Adaptive Sampling for Gaussian Processes

PyApprox Tutorial Library

Choose training points that maximally reduce GP posterior uncertainty using greedy Cholesky and IVAR strategies, and compare against space-filling Sobol.

Learning Objectives

After completing this tutorial, you will be able to:

  • Explain why space-filling designs often leave recoverable posterior uncertainty on the table, and how greedy adaptive strategies improve on them
  • Describe the Cholesky-greedy criterion: maximise the reduction in log-determinant of the kernel matrix
  • Describe the IVAR criterion: minimise the integrated variance over the input space
  • Use CholeskySampler, IVARSampler, and SobolAdaptiveSampler interchangeably via the AdaptiveSamplerProtocol
  • Run a convergence experiment comparing the three strategies on the beam benchmark

Why Adaptive Sampling?

In Building a GP Surrogate we collected training points by simple random sampling from the prior. This is unbiased but wasteful: random samples tend to cluster in high-probability regions, leaving large portions of the input space with high posterior uncertainty that is never resolved.

A smarter approach is adaptive sampling: choose each new training point to maximally reduce the GP’s posterior uncertainty over the entire input space.

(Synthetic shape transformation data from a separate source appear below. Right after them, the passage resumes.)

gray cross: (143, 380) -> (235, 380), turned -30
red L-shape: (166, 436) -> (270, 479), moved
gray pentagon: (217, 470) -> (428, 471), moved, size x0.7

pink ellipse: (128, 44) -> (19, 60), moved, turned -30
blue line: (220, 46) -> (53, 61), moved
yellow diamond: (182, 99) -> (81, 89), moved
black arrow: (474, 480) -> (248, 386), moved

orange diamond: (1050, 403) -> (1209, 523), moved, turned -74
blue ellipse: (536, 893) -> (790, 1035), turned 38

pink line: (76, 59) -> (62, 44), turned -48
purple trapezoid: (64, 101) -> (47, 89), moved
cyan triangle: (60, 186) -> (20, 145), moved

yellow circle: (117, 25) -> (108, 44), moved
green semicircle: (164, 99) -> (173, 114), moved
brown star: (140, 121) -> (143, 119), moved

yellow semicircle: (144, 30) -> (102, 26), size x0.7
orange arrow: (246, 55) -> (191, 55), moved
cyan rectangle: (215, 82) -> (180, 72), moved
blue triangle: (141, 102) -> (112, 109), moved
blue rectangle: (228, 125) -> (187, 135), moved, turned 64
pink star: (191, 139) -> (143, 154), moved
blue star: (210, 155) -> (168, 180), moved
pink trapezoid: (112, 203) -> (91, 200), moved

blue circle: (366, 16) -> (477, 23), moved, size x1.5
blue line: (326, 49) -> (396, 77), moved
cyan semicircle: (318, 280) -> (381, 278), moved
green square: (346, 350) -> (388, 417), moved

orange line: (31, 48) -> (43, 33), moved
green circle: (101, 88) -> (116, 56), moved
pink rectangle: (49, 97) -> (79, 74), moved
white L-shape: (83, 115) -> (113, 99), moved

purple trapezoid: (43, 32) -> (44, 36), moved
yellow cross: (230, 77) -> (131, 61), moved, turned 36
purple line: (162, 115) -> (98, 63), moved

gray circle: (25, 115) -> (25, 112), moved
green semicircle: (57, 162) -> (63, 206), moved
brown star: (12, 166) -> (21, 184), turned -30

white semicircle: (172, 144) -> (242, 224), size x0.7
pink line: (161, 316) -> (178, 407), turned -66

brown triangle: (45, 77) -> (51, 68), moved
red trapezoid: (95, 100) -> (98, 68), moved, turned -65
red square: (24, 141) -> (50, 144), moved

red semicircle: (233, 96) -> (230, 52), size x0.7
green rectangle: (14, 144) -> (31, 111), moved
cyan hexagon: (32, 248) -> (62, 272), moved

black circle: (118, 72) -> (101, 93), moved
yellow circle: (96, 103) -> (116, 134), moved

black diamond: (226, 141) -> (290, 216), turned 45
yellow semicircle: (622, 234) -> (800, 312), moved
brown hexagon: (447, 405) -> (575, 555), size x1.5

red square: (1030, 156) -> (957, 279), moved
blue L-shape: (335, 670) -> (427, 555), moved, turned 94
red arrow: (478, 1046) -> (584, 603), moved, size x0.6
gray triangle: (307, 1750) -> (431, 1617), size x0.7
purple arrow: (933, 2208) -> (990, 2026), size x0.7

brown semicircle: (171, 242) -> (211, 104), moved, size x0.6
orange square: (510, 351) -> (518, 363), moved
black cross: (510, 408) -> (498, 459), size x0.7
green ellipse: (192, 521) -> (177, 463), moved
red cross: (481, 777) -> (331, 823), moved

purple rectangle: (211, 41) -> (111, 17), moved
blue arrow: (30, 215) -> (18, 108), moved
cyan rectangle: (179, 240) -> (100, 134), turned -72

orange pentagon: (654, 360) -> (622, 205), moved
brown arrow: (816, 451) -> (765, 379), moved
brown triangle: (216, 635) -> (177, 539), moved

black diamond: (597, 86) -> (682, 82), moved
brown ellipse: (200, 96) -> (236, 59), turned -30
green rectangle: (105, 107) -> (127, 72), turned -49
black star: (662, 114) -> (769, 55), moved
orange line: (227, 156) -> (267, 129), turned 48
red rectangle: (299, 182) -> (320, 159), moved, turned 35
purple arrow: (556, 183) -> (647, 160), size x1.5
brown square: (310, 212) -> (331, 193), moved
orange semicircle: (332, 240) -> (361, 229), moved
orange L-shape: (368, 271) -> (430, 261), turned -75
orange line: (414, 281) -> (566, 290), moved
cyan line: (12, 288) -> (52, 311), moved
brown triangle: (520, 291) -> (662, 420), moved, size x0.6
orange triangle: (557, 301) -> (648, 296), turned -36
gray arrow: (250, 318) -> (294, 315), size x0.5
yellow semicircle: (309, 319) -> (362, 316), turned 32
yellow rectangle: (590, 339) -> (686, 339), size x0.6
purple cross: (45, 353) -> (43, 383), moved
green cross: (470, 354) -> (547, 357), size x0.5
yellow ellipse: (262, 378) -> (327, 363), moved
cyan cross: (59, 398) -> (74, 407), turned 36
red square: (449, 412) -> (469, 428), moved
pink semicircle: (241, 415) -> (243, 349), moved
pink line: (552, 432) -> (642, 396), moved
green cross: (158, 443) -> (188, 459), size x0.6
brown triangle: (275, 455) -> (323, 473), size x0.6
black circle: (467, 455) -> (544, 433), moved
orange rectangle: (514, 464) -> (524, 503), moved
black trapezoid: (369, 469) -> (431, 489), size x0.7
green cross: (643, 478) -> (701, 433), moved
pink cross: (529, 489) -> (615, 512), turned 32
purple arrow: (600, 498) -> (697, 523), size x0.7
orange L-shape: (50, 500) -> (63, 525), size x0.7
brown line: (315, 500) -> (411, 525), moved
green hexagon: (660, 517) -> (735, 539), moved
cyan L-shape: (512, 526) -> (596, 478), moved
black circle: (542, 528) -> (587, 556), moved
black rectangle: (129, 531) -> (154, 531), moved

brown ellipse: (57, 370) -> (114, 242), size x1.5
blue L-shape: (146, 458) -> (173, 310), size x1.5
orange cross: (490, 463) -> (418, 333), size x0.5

The two greedy strategies implemented in PyApprox are:

Cholesky-greedy (Pivoted Cholesky): At each step, add the candidate point that maximally increases the log-determinant of the kernel matrix. This is equivalent to pivoted Cholesky factorisation and can be computed incrementally in \(O(N \cdot n)\) time per step (where \(N\) is the number of candidates and \(n\) is the number of points selected so far).

IVAR (Integrated Variance Reduction): At each step, add the candidate point that maximally reduces the integrated posterior variance:

\[ \text{IVAR}(\mathbf{x}^*) = \int \left[\sigma^2(\boldsymbol{\xi}) - \sigma^2_{+\mathbf{x}^*}(\boldsymbol{\xi})\right]\rho(\boldsymbol{\xi})\,d\boldsymbol{\xi} \]

where \(\sigma^2_{+\mathbf{x}^*}\) is the posterior variance after hypothetically adding \(\mathbf{x}^*\) to the training set. This integral reduces to a rank-1 update on the P matrix from UQ with Gaussian Processes.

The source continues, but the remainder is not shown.